▶ _EXERCISE_
After locating the line that contains "Understanding VAT in international trade" in the data below, set down exactly that line and each one after it through the line that contains "Stripe Sessions 2026", and nothing more.

*** PROVIDED DATA Section Begins ***

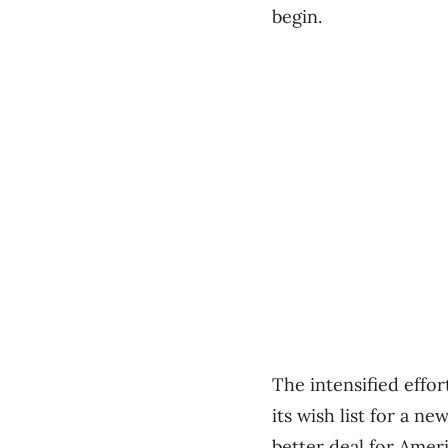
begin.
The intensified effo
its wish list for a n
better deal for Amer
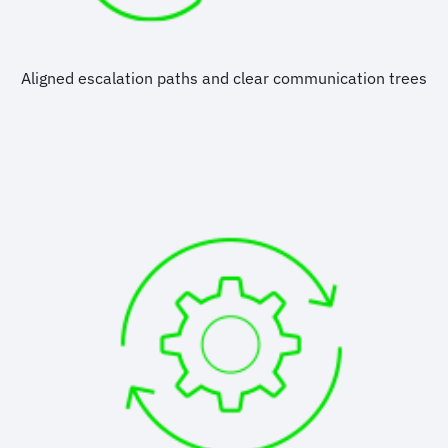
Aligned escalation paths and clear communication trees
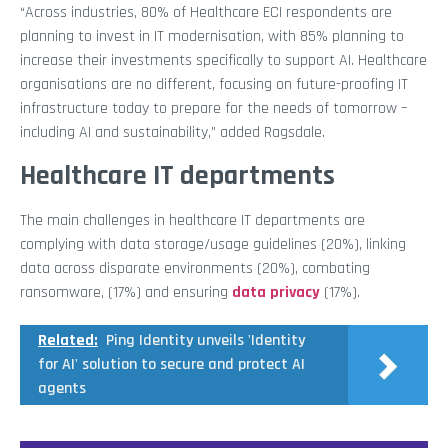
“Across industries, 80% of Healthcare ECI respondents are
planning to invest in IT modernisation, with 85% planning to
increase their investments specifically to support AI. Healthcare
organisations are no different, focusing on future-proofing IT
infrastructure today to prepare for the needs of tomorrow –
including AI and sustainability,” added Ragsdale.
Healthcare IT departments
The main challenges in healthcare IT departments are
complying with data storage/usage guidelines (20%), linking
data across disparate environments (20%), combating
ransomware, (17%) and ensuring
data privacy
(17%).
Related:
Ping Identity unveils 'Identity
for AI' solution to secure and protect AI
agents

*** PROVIDED DATA Section Ends ***
*** PROVIDED DATA Section Begins ***

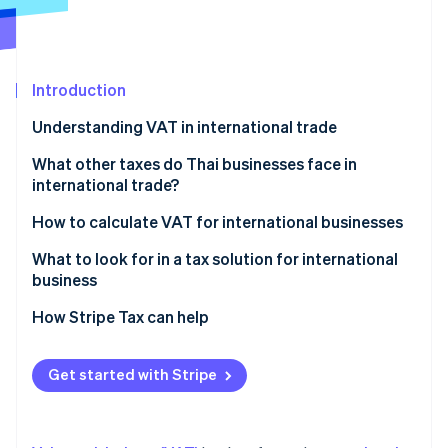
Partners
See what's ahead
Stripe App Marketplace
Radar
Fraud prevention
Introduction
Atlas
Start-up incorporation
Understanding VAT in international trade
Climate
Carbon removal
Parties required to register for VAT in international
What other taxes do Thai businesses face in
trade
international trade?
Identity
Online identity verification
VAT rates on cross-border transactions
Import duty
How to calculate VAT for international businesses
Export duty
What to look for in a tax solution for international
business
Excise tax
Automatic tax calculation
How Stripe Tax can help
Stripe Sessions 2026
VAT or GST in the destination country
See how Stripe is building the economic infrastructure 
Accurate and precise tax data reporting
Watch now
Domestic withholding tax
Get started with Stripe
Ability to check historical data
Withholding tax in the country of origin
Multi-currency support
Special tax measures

*** PROVIDED DATA Section Ends ***
*** PROVIDED DATA Section Begins ***

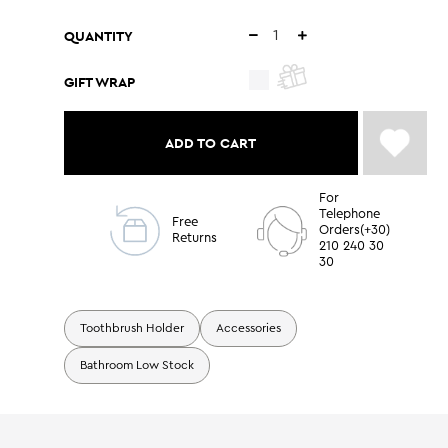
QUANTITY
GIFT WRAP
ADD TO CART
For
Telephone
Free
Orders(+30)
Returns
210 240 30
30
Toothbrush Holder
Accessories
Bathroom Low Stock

*** PROVIDED DATA Section Ends ***

▶ _WRITTEN ANSWER_
Understanding VAT in international trade
Climate
Carbon removal
Parties required to register for VAT in international
What other taxes do Thai businesses face in
trade
international trade?
Identity
Online identity verification
VAT rates on cross-border transactions
Import duty
How to calculate VAT for international businesses
Export duty
What to look for in a tax solution for international
business
Excise tax
Automatic tax calculation
How Stripe Tax can help
Stripe Sessions 2026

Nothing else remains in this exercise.